(Bloomberg) -- Credit Suisse Group AG said its partner in China agreed to sell its remaining stake in a local joint venture for 1.14 billion yuan ($160 million), paving the way for the Swiss firm to take full control of the onshore securities operation.

Founder Securities plans to dispose of its entire 49% stake in Credit Suisse Securities (China), according to a Shanghai stock exchange statement on Thursday. The firms need to notify China’s securities regulator and the Swiss Financial Market Supervisory Authority on the planned transaction. 

The deal would make Credit Suisse the latest global bank to control 100% of its onshore securities venture, after winning approval for majority control more than two years ago. The bank is continuing to invest in China even as headwinds mount amid slowing growth and rising political tension. More broadly, the bank is also reeling from an exodus of bankers in the U.S. and Asia and a series of scandals. 

“Credit Suisse sees China as more than a growth market with immense potential, but also a place that offers opportunities for collaboration and mutual benefits,” Carsten Stoehr, CEO of Greater China, said in an emailed statement. 

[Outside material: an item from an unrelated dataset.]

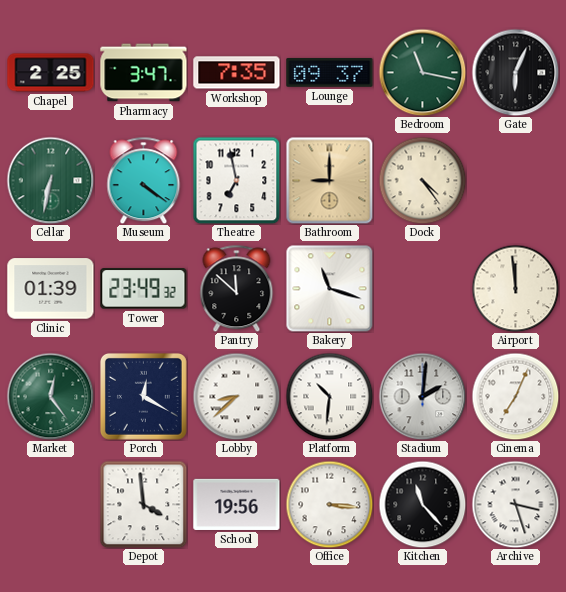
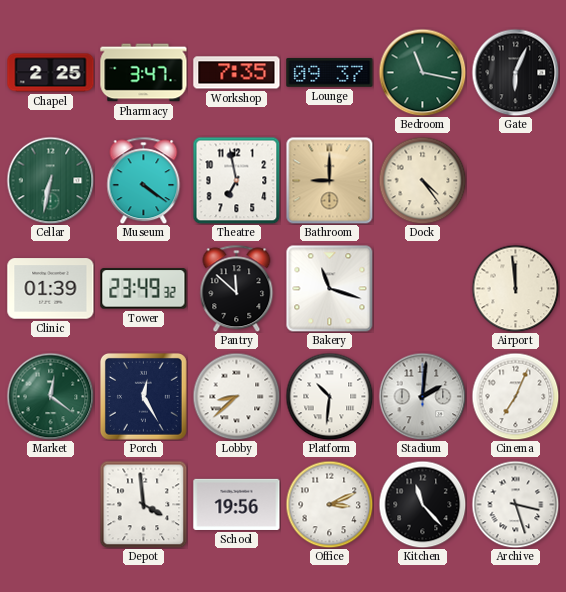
Market: 12:24 -> 12:21
Porch: 12:20 -> 12:25
Office: 3:16 -> 3:11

The agreement would allow Founder Securities to further allocate resources rationally and improve the efficiency of capital use, it said. 

JPMorgan Chase & Co. and Goldman Sachs Group Inc. were the first international banks to take 100% ownership of China ventures last year. Morgan Stanley has taken control of its securities venture and is moving closer to getting full control of its fund management venture. Citigroup Inc. is in the process of apply for futures and securities licenses. 

 

©2022 Bloomberg L.P.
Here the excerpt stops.